Wednesday, September 04, 2024

The Face by Jack Vance

I don't want to say that Kirth Gersen has fallen into a groove - or that the novels about him have - but there are similarities to all of his pursuits of Demon Princes to this point. His targets are all monomaniacs, not just criminals and ganglords but obsessives about specific things, cruel and mercurial in their temperaments and demanding that things be done their way all the time. They also all hide as other people, concealing their true identities behind masks when traveling through the civilized galaxy, only revealing themselves fully in their lawless homes of the Beyond.

Also common in multiple books: Gersen tracks them, one by one, partially by using the fortune he made in the second book, The Killing Machine. He worries both that he's losing the edge that gives him a chance to find and kill these monsters, and that he's forever unable to have a normal human life because of that edge. He meets women he's attracted to - in this book, as in the last two - which brings that contrast more strongly to his attention. He wants to find love, to live like a normal person...but he can't let himself do that.

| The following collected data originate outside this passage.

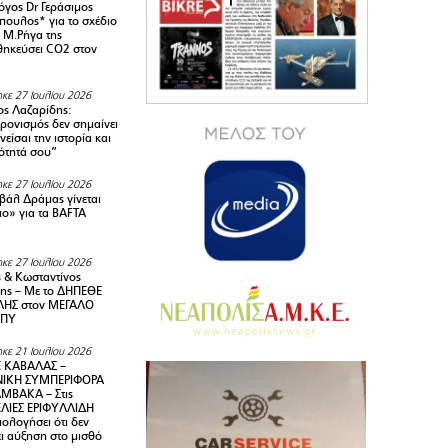
όγος Dr Γεράσιμος
ουλος* για το σχέδιο
 M.Ρήγα της
ηκεύσει CO2 στον
κε 27 Ιουλίου 2026
ς Λαζαρίδης:
ρονισμός δεν σημαίνει
είσαι την ιστορία και
τότητά σου”
κε 27 Ιουλίου 2026
ιβάλ Δράμας γίνεται
ιο» για τα BAFTA
κε 27 Ιουλίου 2026
 & Κωσταντίνος
ης – Με το ΔΗΠΕΘΕ
ΗΣ στον ΜΕΓΑΛΟ
ΜΠΥ
κε 21 Ιουλίου 2026
 ΚΑΒΑΛΑΣ –
ΙΚΗ ΣΥΜΠΕΡΙΦΟΡΑ
ΜΒΑΚΑ – Στις
ΛΙΕΣ ΕΡΙΦΥΛΛΙΔΗ
ολογήσει ότι δεν
ει αύξηση στο μισθό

Not while any of the Demon Princes still live. He was made into a weapon by his grandfather, and that weapon needs to be used fully before it can be put away.

The Face is the fourth of the novels: it followed The Star King, The Killing Machine, and The Palace of Love. The novel itself takes place what we think is soon after the previous books: it's never quite clear how much time is passing in this series, but it's not very long: maybe a few years, beginning to end. But the book came twelve years after its predecessor - readers in the real world at the time might have wondered if Vance would ever come back to the Demon Princes and finish the series.

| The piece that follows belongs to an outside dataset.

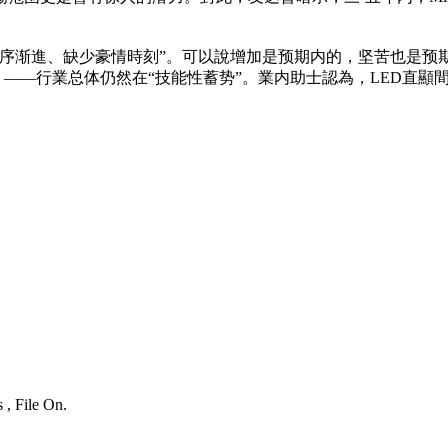
于循序渐進、缺少豪情時刻”。可以說增加是预期内的，坚苦也是预期
。——行業总体仍然在“技能性蓄势”。業内助士認為，LED直顯
 , File On.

(He did, obviously. My memory is that personally I only started reading Vance around the time of the last book, in 1981, so for my entire relevant reading life, the Demon Princes was a series complete.)

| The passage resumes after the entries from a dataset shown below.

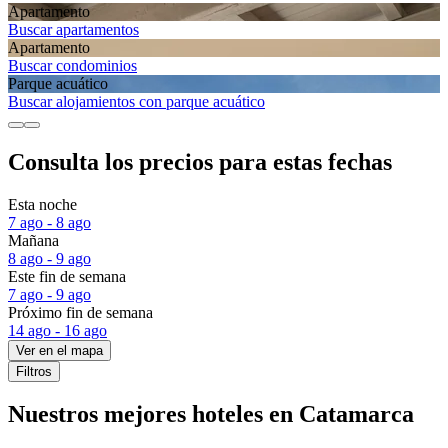
Apartamento
Buscar apartamentos
Apartamento
Buscar condominios
Parque acuático
Buscar alojamientos con parque acuático
Consulta los precios para estas fechas
Esta noche
7 ago - 8 ago
Mañana
8 ago - 9 ago
Este fin de semana
7 ago - 9 ago
Próximo fin de semana
14 ago - 16 ago
Ver en el mapa
Filtros
Nuestros mejores hoteles en Catamarca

The fourth Demon Prince is Lens Larque, a sadist fond of tricks and schemes, a man from the cruel mostly-desert world Dar Sai and whose way of viewing the world - Vance does not emphasize this, but makes it clear as the novel goes on - is that of his people, only in exaggerated, hair-trigger form, just like them only more so.

Gersen spends the novel tracking the purpose and history of a now-worthless mining company that Larque controls through intermediaries, as always looking for a way to find the man he's chasing, to get close enough to kill his target. Along the way, he spends time on Dar Sai, gaining control of that mining company and learning more about the Darsh people, and then on Dar Sai's sister planet Methel, a richer, more comfortable world that hates and is hated by the Darsh in the way of neighboring nations everywhere.

Of course, Gersen does find Larque, and does kill him. That's the plot of the series. But the hunt is the point - both how Gersen has to figure out the aim of that seemingly useless mining company, how he gathers the supposedly worthless shares of that company to take it over, and all the things he learns about Larque and the Darsh along the way.

And now there is only one left: just one Demon Prince, the leader and organizer of them all. And Vance would get to his story much more quickly than he did to The Face, just a couple of years later. 

(Consumer Note: I linked The Face to the current standalone edition, a hardcover published by the Vance-family-controlled Spatterlight Press. That's certainly a solid choice, but the book is also available in a cheaper omnibus edition, The Demon Princes, Vol. 2, which is how I read it.)

1 comment:

Anonymous said...

IMHO this book has the best ending of any sf novel.